Sex offender gets 10 years for child porn

By Bill Dwyer For Chronicle Media

Jack Lee Nimrick

A Peoria man was sentenced to 10 years in prison after pleading guilty to possession of more than 100 images of child pornography.

Jack Lee Nimrick, 43, a convicted child pornography distributor and registered sex offender, was sentenced on June 24 to 10 years and one day in federal prison for possession of obscene visual representations of the sexual abuse of children. The extra day was for violation of his previous release conditions.

Nimrick had faced up to 20 years in prison on each of three charges in his 2023 indictment. In March, he pleaded guilty to a single count of distribution of child pornography.

According to an August motion by the government to revoke Nimrick’s 15-year supervised release on a 2016 conviction for distribution of child pornography, Nimrick was found in possession of “an unmonitored black Android smartphone” containing various images depicting the sexual abuse of children.

In 2016, Nimrick was convicted of the distribution of child pornography, including sexually explicit behavior by an 8-year-old child with an adult male. As part of his supervised release in May 2023, Nimrick was required to adhere to an array of conditions, including getting authorization for any cellphone he possessed and to allow authorities to install a content filtering and monitoring program on it.

But within a few weeks of his release, Nimrick purchased a smart phone without getting proper authorization. Prosecutors told the court that when two federal probation officers paid Nimrick an unannounced visit at his residence in August, he was found to be in possession of an unauthorized cellphone. Nimrick subsequently admitted that he used the cellphone to search for sexual images of minors, including cartoon images depicting the sexual abuse of children.

When asked how long he was in possession of the unmonitored and unfiltered smart phone, Nimrick reportedly answered, “about 2½ weeks.” The probation officers seized Nimrick’s phone for forensic investigation.

Several days later, Nimrick admitted to his sex offender treatment provider that he purchased the smart phone with the intention of searching for sexual images of minors, saying he hoped that doing so would “scratch an itch” and that then he would “throw away or dispose of the phone and it would be like it never happened.”

In September, Nimrick’s phone was forensically investigated by Homeland Security agents; over 150 computer-generated images were found, and over 50 computer-generated animated videos depicting the sexual abuse of children ranging in age from approximately 4 years old to teenagers. In all, over 500 obscene images depicting the sexual abuse of children and more than 40 videos depicting sexual abuse of children were retrieved.

Further investigation found that while Nimrick registered with Peoria police after his release from prison on his 2015 conviction, he did not register the phone number of his unauthorized phone, as required by law.

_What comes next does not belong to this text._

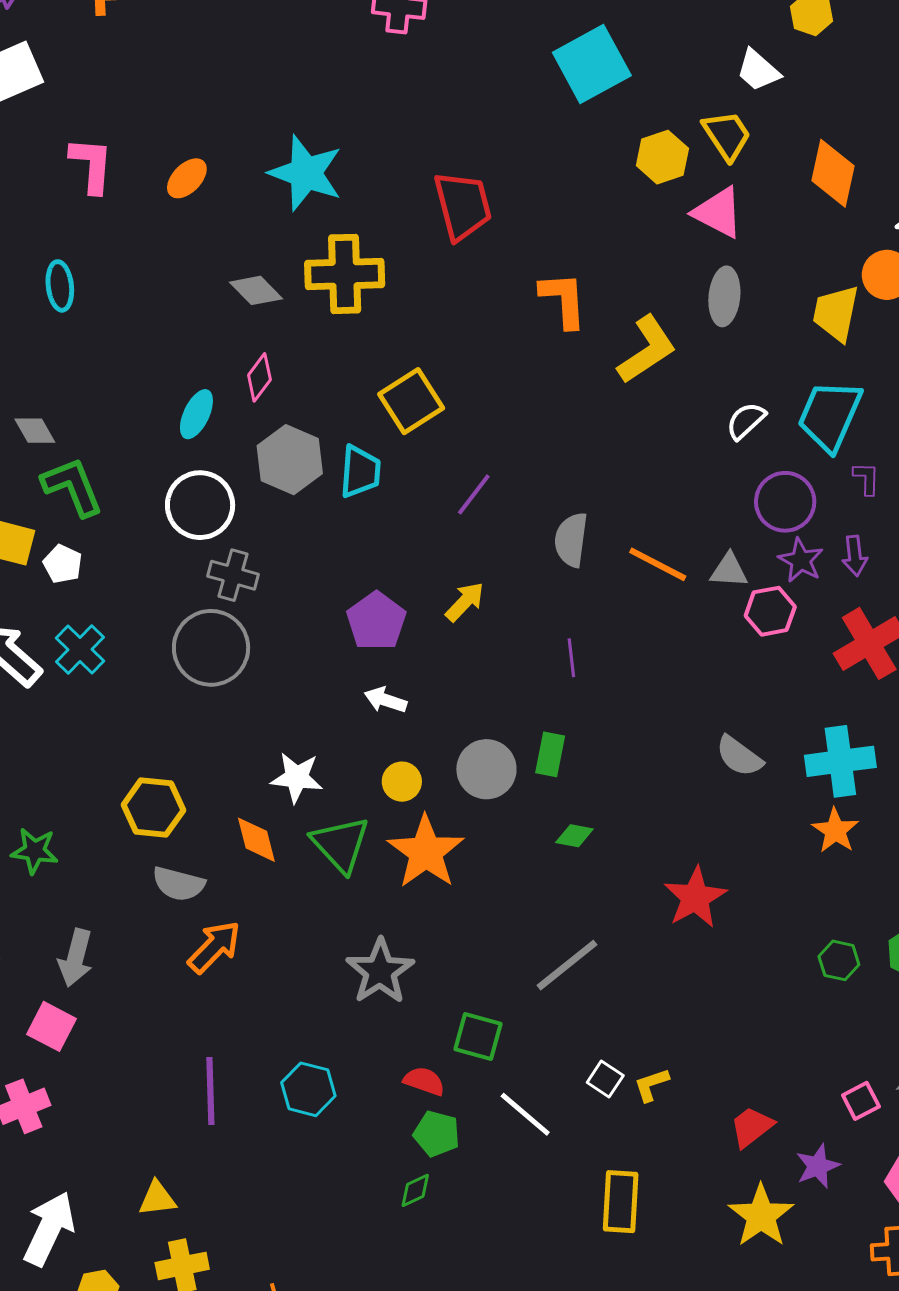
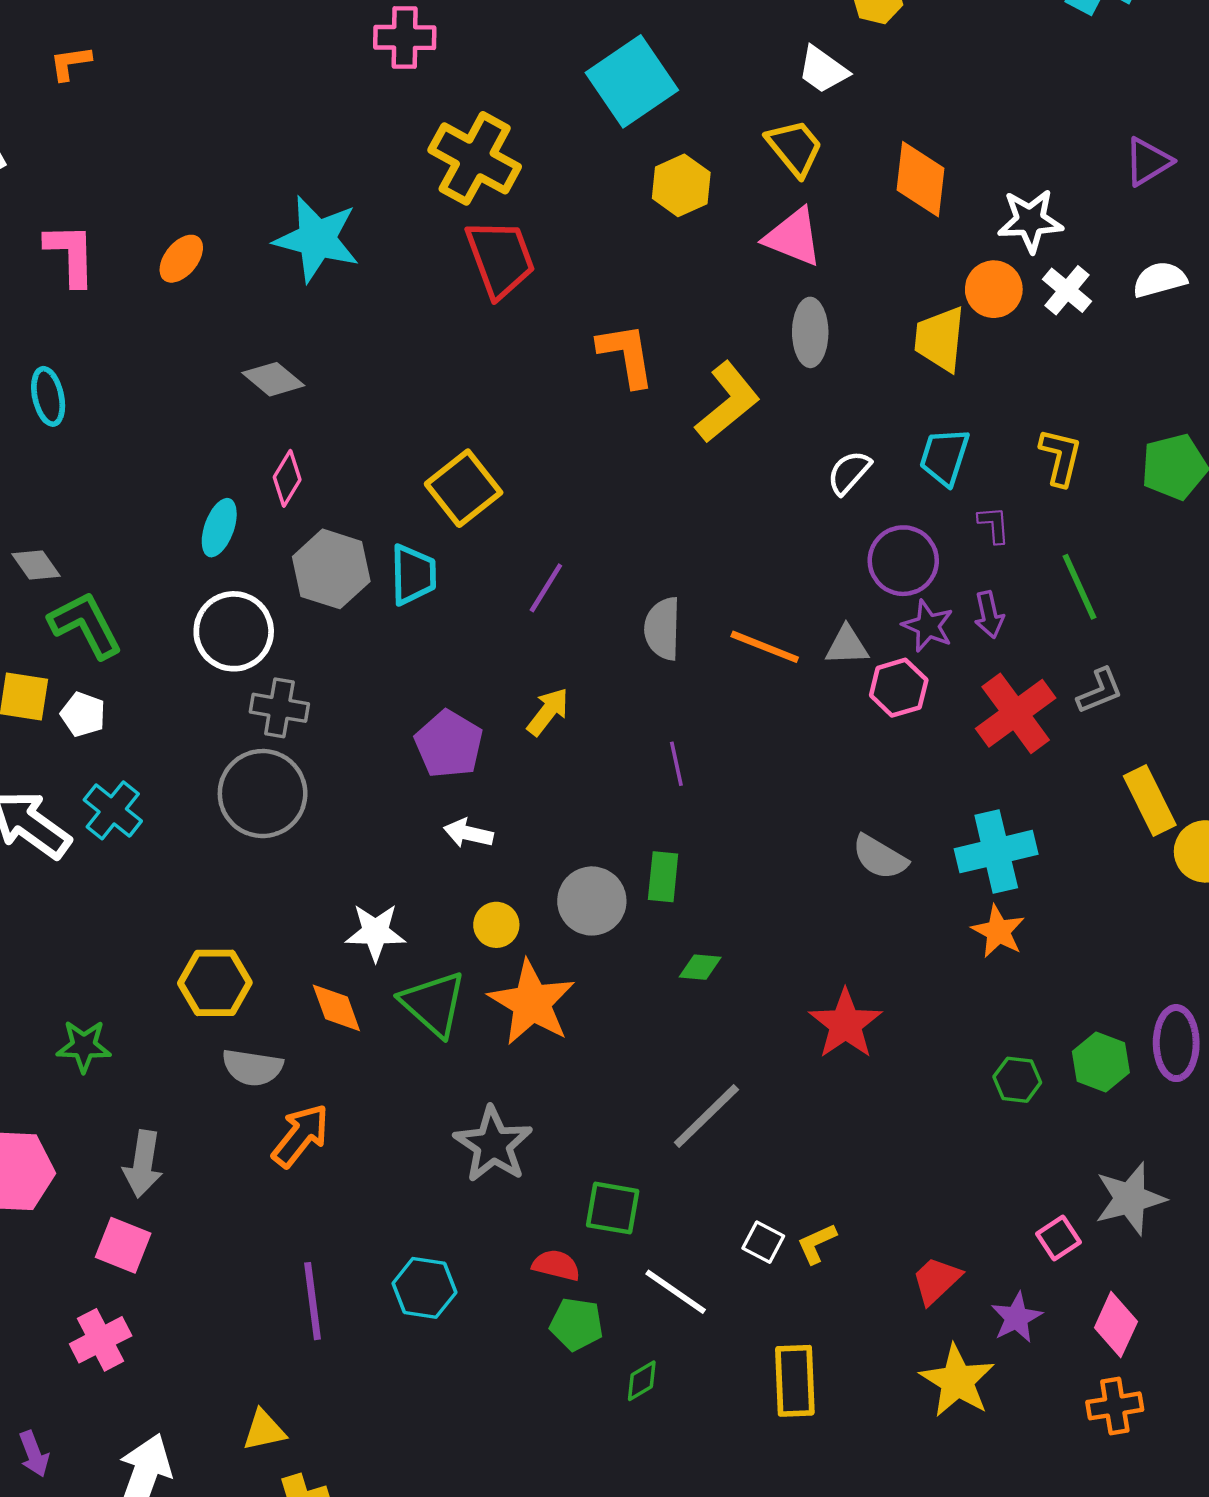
yellow hexagon: (662, 157) -> (681, 185), moved
yellow cross: (345, 274) -> (475, 158), moved, turned 36
cyan trapezoid: (830, 415) -> (944, 457), size x0.7
green diamond: (415, 1190) -> (642, 1381), moved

At the sentencing hearing this week, Nimrick also admitted that he had violated his conditions of supervised release by possessing the illegal images, failing to register his cellphone in accordance with the Sex Offender Registration Notification Act, and failing to comply with the U.S. Probation Office’s Computer and Internet Monitoring Program.

Nimrick, who has been in a Peoria County jail under custody of the U.S. Marshals since his arrest, will serve a three-year term of supervised release upon his release from prison in 2031.